A colleague forwarded me a recent SmartBrief poll regarding the NY Times decision to erect a paywall for portions of it’s content. The respondents were fragmented, the highest proportion (31%) saying the NY Times can do what they want. Though a good percentage said they would simply go elsewhere if the NY Times wasn’t easily accessible.
What the newspaper industry has not yet realized (or refuses to come to grips with), is content is no longer king. I bet we’ll see more media houses focus on a freemium model. Basic content (e.g. breaking news, sports scores, etc) are free. Those are the tickets to ride the Google train.

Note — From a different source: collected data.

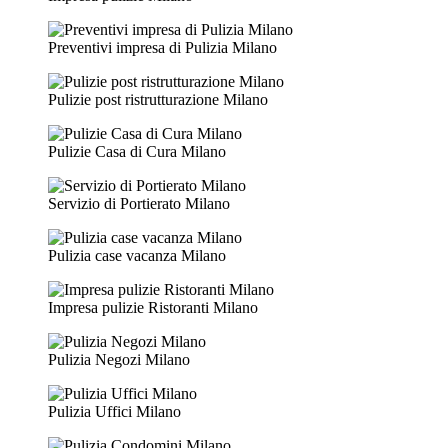
Preventivi impresa di Pulizia Milano
Pulizie post ristrutturazione Milano
Pulizie Casa di Cura Milano
Servizio di Portierato Milano
Pulizia case vacanza Milano
Impresa pulizie Ristoranti Milano
Pulizia Negozi Milano
Pulizia Uffici Milano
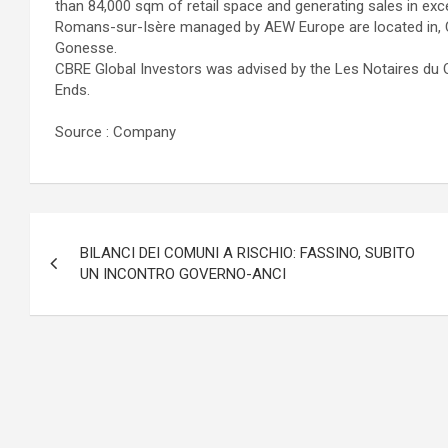
than 84,000 sqm of retail space and generating sales in exc
Romans-sur-Isère managed by AEW Europe are located in, Cor
Gonesse.
CBRE Global Investors was advised by the Les Notaires du 
Ends.
Source : Company
Navigazione
BILANCI DEI COMUNI A RISCHIO: FASSINO, SUBITO
articoli
UN INCONTRO GOVERNO-ANCI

That freemium model will be subsidized partly by advertising (today’s model) and partly as a cross-subsidy from products they try to upsell. Want to read Thomas’ Freidman’s blog? That’ll be a $1.50 a month. Want a commerative book of the best NY Times stories of the year? How about an electronic edition delivered straight to your Kindle/iPad/gadget every morning? They’ll sell premium content and convenience.

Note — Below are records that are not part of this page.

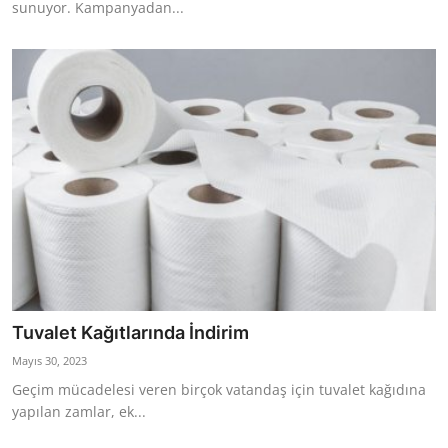
sunuyor. Kampanyadan...
Tuvalet Kağıtlarında İndirim
Mayıs 30, 2023
Geçim mücadelesi veren birçok vatandaş için tuvalet kağıdına
yapılan zamlar, ek...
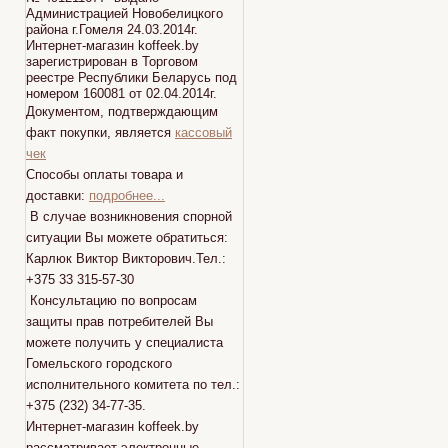
Администрацией Новобелицкого
района г.Гомеля 24.03.2014г.
Интернет-магазин koffeek.by
зарегистрирован в Торговом
реестре Республики Беларусь под
номером 160081 от 02.04.2014г.
Документом, подтверждающим
факт покупки, является
кассовый
чек
Способы оплаты товара и
доставки:
подробнее...
В случае возникновения спорной
ситуации Вы можете обратиться:
Карлюк Виктор Викторович.Тел.:
+375 33 315-57-30
Консультацию по вопросам
защиты прав потребителей Вы
можете получить у специалиста
Гомельского городского
исполнительного комитета по тел.:
+375 (232) 34-77-35.
Интернет-магазин koffeek.by
рассматривает электронные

The content focus of these places will narrow as well. Things like the stock prices in the WSJ will be eliminated. Why go to the WSJ when Google Finance, Yahoo Finance, or even my online broker has up to the minute pricing? If it isn’t core to their offering, then it won’t be provided.

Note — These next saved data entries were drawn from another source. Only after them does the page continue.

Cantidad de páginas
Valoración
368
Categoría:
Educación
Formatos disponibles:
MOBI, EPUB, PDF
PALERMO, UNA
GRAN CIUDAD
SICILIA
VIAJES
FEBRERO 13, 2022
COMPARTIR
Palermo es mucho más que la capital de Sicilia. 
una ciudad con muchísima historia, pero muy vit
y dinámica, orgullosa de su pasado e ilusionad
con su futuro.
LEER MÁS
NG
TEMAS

On reflection, it may be too sweeping a generalization to say all the media houses will all shift the way I suggest above. However, I would bet that is the model for any new entrants into this space – especially with a focus on social media. Topically focused blog networks (e.g. SBNation.com) are going to be an interesting contender in the media space. They naturally aggregate a particular demographic on a topic (more attractive to advertisers) and build communities (due to participatory nature) that are more engaged and possibly more likely to consume an upsell.